Eenige dagen hoorde ik niets van hem, maar de week was nog niet voorbij, of ik hoorde hem vragen: ‘Is mevrouw thuis?’ Het antwoord niet afwachtend, liep hij gauw de trappen op en klopte aan mijn kamer.
‘Altijd thuis voor mijn vriendje,’ riep ik hem te gemoet, en het guitig gezichtje lachte mij vol en hartelijk toe.
‘Ben je nu weer zoo gehaast als den vorigen keer, Ben?’

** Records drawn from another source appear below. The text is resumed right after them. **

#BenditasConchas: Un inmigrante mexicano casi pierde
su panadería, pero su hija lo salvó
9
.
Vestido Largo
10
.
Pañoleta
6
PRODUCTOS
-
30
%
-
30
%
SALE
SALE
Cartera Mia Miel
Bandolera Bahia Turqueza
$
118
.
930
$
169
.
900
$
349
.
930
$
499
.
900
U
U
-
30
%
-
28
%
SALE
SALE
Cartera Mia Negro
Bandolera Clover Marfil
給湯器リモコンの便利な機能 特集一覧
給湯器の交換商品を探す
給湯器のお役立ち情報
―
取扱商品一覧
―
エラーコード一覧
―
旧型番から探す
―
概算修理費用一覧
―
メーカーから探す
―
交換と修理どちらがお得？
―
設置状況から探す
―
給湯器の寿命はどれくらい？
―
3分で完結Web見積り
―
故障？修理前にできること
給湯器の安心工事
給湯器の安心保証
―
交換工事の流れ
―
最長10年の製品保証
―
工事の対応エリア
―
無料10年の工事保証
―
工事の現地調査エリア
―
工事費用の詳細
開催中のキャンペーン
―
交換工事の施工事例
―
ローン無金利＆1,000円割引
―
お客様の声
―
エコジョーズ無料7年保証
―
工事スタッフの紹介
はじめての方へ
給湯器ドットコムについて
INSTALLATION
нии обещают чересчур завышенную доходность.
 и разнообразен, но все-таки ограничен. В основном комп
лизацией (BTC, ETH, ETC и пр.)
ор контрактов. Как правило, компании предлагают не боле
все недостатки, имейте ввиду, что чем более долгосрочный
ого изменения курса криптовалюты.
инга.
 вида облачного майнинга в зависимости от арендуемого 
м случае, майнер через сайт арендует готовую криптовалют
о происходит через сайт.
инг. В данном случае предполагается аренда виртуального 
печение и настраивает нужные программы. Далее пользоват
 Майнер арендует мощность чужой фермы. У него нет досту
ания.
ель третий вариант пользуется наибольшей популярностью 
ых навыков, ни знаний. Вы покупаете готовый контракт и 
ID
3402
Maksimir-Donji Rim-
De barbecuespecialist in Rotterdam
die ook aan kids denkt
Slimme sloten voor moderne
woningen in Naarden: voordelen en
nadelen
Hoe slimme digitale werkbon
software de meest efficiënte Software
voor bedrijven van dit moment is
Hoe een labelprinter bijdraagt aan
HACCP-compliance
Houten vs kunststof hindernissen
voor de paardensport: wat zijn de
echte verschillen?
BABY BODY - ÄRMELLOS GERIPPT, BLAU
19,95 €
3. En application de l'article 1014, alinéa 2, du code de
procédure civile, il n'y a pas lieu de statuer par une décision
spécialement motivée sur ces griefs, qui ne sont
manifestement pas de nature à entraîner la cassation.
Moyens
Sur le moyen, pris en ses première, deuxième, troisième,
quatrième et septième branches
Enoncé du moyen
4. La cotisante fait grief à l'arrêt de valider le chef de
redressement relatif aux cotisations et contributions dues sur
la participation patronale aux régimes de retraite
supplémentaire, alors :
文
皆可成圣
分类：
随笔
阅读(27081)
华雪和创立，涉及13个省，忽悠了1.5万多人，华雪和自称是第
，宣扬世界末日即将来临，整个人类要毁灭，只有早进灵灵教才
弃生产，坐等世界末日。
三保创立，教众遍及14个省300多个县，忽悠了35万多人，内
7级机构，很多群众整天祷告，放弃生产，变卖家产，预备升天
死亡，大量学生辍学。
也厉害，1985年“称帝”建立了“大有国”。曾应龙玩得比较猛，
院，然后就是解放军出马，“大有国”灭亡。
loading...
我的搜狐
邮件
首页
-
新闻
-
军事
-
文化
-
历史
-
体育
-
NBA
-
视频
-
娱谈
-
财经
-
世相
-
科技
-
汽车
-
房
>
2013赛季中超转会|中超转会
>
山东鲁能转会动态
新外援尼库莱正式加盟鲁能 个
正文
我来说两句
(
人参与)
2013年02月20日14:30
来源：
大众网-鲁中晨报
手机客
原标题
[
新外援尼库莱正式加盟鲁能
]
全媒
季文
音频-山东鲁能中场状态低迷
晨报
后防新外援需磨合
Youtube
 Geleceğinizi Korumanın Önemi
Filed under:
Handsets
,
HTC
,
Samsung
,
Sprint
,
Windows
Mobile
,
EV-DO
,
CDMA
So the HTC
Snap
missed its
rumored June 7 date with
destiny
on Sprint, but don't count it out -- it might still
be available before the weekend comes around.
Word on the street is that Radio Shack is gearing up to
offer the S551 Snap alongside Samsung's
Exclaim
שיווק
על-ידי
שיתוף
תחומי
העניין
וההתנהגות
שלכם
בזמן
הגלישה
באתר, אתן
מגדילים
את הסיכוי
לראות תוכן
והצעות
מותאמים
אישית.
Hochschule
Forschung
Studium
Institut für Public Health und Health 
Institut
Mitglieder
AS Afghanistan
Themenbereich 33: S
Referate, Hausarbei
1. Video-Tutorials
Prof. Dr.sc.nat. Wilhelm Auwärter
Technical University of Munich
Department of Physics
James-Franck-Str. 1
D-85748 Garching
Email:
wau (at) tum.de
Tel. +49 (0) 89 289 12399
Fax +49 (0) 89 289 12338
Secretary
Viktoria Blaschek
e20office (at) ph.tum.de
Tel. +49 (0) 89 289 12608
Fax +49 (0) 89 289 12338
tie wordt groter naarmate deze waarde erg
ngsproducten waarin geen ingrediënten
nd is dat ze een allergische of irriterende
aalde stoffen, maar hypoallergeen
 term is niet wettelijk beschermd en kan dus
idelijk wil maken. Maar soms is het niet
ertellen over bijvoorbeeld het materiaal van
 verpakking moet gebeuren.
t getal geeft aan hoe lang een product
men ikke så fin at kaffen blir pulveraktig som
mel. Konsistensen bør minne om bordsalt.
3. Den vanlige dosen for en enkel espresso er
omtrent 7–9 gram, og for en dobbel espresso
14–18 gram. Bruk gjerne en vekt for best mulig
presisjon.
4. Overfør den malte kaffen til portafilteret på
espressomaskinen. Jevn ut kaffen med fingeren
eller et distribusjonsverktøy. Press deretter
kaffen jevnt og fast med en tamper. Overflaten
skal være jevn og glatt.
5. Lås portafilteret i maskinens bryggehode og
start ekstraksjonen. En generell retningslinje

‘Neen, tante Kee, ik mocht gaan hoepelen, en heb nu tijd om u alles op mijn gemak te vertellen. 't Is dezen keer niet zoo heel erg, u behoeft vandaag niet te brommen op den kleinen Ben.’
‘Dat is heerlijk, ja, je zult wel wijs en verstandig worden, jongen, mijn kleine Ben is immers al een groote jongen, hij heeft het me zelf verteld. Maar kom, laat eens hooren, welke grappen je nu weer uitgehaald hebt.’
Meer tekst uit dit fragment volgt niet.